Here, Format-Table acts as an iterator, and I also added the SSL flag, which is significant and often lost after the “experiments”.

In order not to write wild repeating code, entering the site name with your hands, let's add an iterator over the sites, as was done at the very beginning of the article:

The final version of the script:

 get website |  ForEach-Object-Process { 
 $ xSite = "IIS: \ sites \" + $ _. Name  
 cd $ xSite  
 $ xSite 
 $ myWebApp = get-webApplication
 $ myWebApp |  Format-Table -AutoSize Path, 
 @ {Label = "anonim:";  Expression = {(Get-WebConfigurationProperty -Filter /system.webServer/security/authentication/anonymousAuthentication -Name Enabled -PSPath $ xSite -location $ _. Path) .value}},
 @ {Label = "Basic:";  Expression = {(Get-WebConfigurationProperty -Filter /system.webServer/security/authentication/basicAuthentication -Name Enabled -PSPath $ xSite -location $ _. Path) .value}},
 @ {Label = "ClientCert:";  Expression = {(Get-WebConfigurationProperty -Filter /system.webServer/security/authentication/clientCertificateMappingAuthentication -Name Enabled -PSPath $ xSite -location $ _. Path) .value}},
 @ {Label = "Digest:";  Expression = {(Get-WebConfigurationProperty -Filter /system.webServer/security/authentication/digestAuthentication -Name Enabled -PSPath $ xSite -location $ _. Path) .value}},
 @ {Label = "IIS client Cert:";  Expression = {(Get-WebConfigurationProperty -Filter /system.webServer/security/authentication/iisClientCertificateMappingAuthentication -Name Enabled -PSPath $ xSite -location $ _. Path) .value}},
 @ {Label = "Windows";  Expression = {(Get-WebConfigurationProperty -Filter /system.webServer/security/authentication/windowsAuthentication -Name Enabled -PSPath $ xSite -location $ _. Path) .value}},
 @ {Label = "SSL Flags";  Expression = {(Get-WebConfigurationProperty -Filter /system.webServer/security/access -Name * -PSPath $ xSite -location $ _. Path) .SSLflags}}
 } 

In this variant, $ _ within the Format-Table command refers to the current application, and $ _ in the second line refers to the current site from the ForEach-Object iterator.

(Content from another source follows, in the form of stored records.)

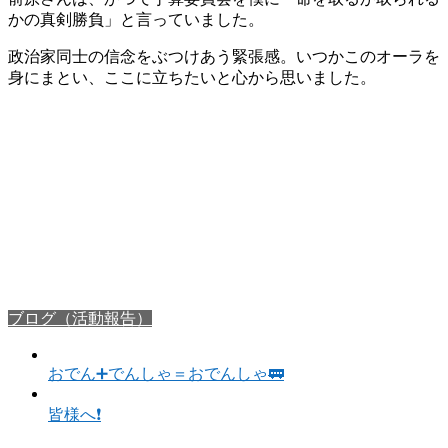
かの真剣勝負」と言っていました。
政治家同士の信念をぶつけあう緊張感。いつかこのオーラを
身にまとい、ここに立ちたいと心から思いました。
ブログ（活動報告）
おでん➕でんしゃ＝おでんしゃ🚃
皆様へ❗️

So, at the output we get an excellent picture, which allows restoring the changed settings so irrelevant.



The options for screwing the output to a file with logging time and the host name where it was performed there are many, here they were not considered. There is room for improvement.

I have already launched this script on all IIS in my organization, and now if I’m going to change something, I’ll have a chance to remember what I’ve changed. just comparing the picture "before" and "after." Comments on further improvements are welcome. About backups and the inadmissibility of changing something on the “combat” servers in the course, but life is complicated and there are exceptions to the rules.

I hope that my humble experience will save someone time.